Initially, I thought we could remove everything but letters and numbers
When I test this against all current OCL sources, I found two examples where this approach might mistakenly conflate two different sources (i.e., two different source names would become identical). The first is “ICD-10” and “ICD 10”, which I think we can all agree are both referring to ICD-10. However, the second case is “KenyaEMR” and “KenyaEMR+”.
I suspect “KenayEMR” and “KenyaEMR+” are not the same source.
This makes me think we should be more selective in what we remove. For example, just remove whitespace, hyphens, and underscores (s/[ \-_]//g
) before doing a case-insensitive comparison. This would treat use of hyphen or space in “SNOMED-CT” and “ICD-10” as equivalent, but would treat “KenyaEMR” and “KenyaEMR+” as distinct sources.
Proposed convention for source name equivalency:
Case-insensitive comparison of source names, ignoring whitespace, hyphens, and underscores.
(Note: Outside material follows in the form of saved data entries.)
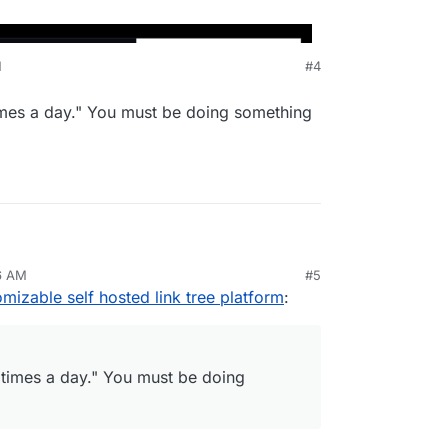
M
#4
times a day." You must be doing something
nkin
a user 6 times a day." You must be doing
26 AM
#5
omizable self hosted link tree platform
:
 times a day." You must be doing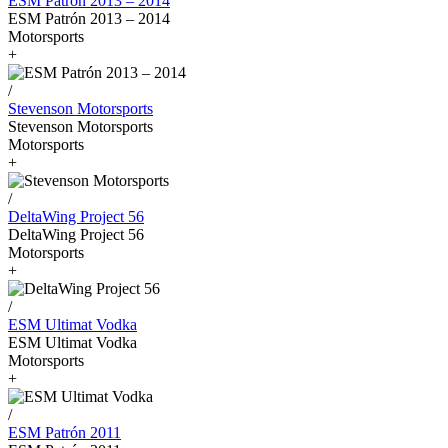
ESM Patrón 2013 – 2014
ESM Patrón 2013 – 2014
Motorsports
+
/
Stevenson Motorsports
Stevenson Motorsports
Motorsports
+
/
DeltaWing Project 56
DeltaWing Project 56
Motorsports
+
/
ESM Ultimat Vodka
ESM Ultimat Vodka
Motorsports
+
/
ESM Patrón 2011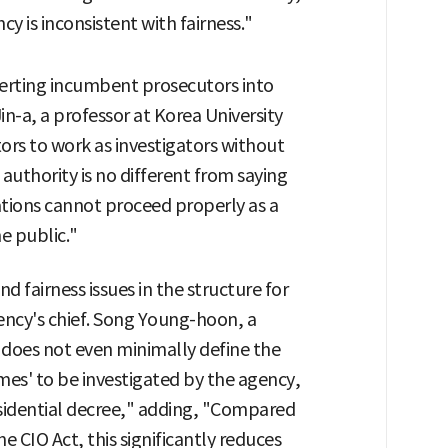
cy is inconsistent with fairness."
erting incumbent prosecutors into
in-a, a professor at Korea University
ors to work as investigators without
 authority is no different from saying
ations cannot proceed properly as a
he public."
and fairness issues in the structure for
ncy's chief. Song Young-hoon, a
f does not even minimally define the
mes' to be investigated by the agency,
esidential decree," adding, "Compared
e CIO Act, this significantly reduces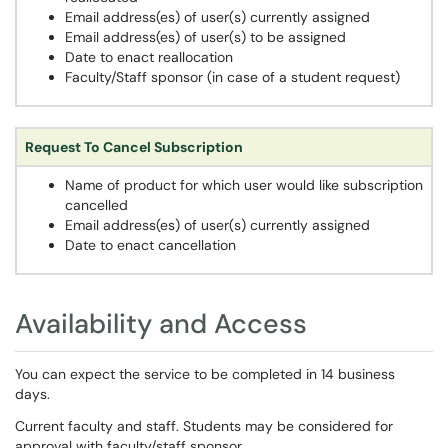
Email address(es) of user(s) currently assigned
Email address(es) of user(s) to be assigned
Date to enact reallocation
Faculty/Staff sponsor (in case of a student request)
Request To Cancel Subscription
Name of product for which user would like subscription
cancelled
Email address(es) of user(s) currently assigned
Date to enact cancellation
Availability and Access
You can expect the service to be completed in 14 business
days.
Current faculty and staff. Students may be considered for
approval with faculty/staff sponsor.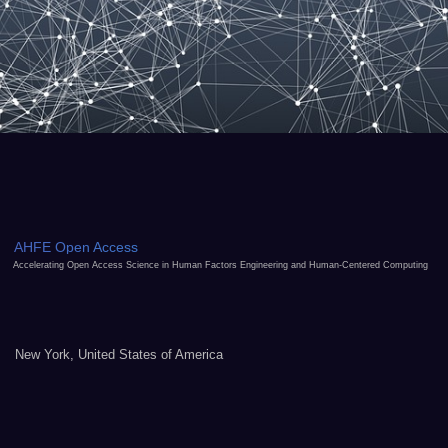
AHFE Open Access
Accelerating Open Access Science in Human Factors Engineering and Human-Centered Computing
New York, United States of America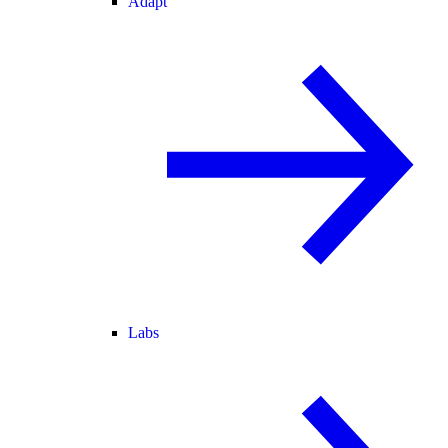
Adapt
Labs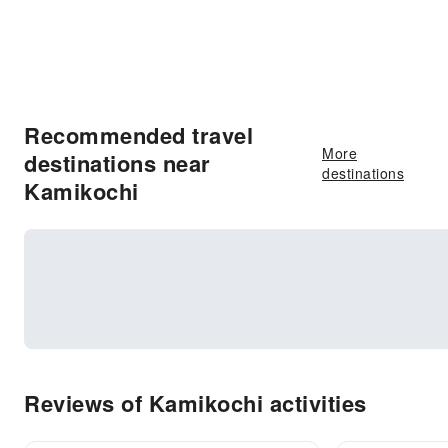
Recommended travel
More
destinations near
destinations
Kamikochi
Reviews of Kamikochi activities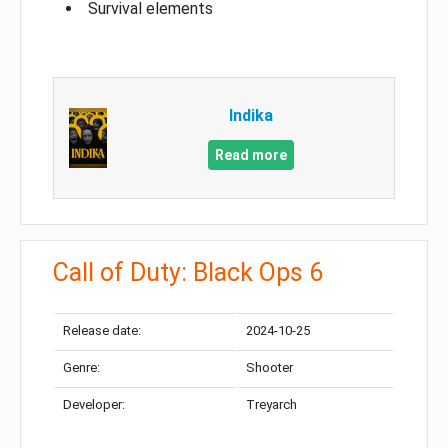
Survival elements
Indika
Read more
Call of Duty: Black Ops 6
Release date:
2024-10-25
Genre:
Shooter
Developer:
Treyarch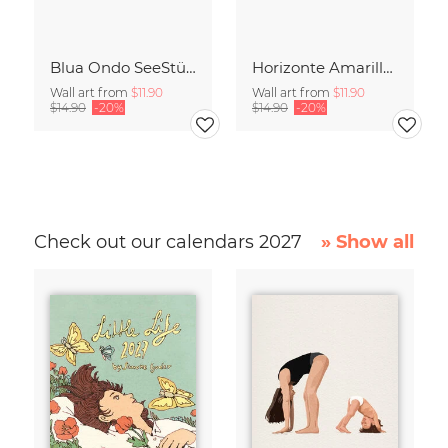
Blua Ondo SeeStück No.14
Horizonte Amarillo SeeStück No.13
Wall art from
$11.90
Wall art from
$11.90
$14.90
-20%
$14.90
-20%
Check out our calendars 2027
» Show all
function normalize(s) { return s.toLowerCase().replace(/[ \-_]/gi, ""); } function assertEquals(a, b) { console.assert( normalize(a) == normalize(b) ); } function assertNotEquals(a, b) { console.assert( normalize(a) != normalize(b) ); } assertEquals("ICD-10", "ICD 10"); assertEquals("ICD-10", "ICD10"); assertNotEquals("KenyaEMR", "KenyaEMR+");
Thoughts?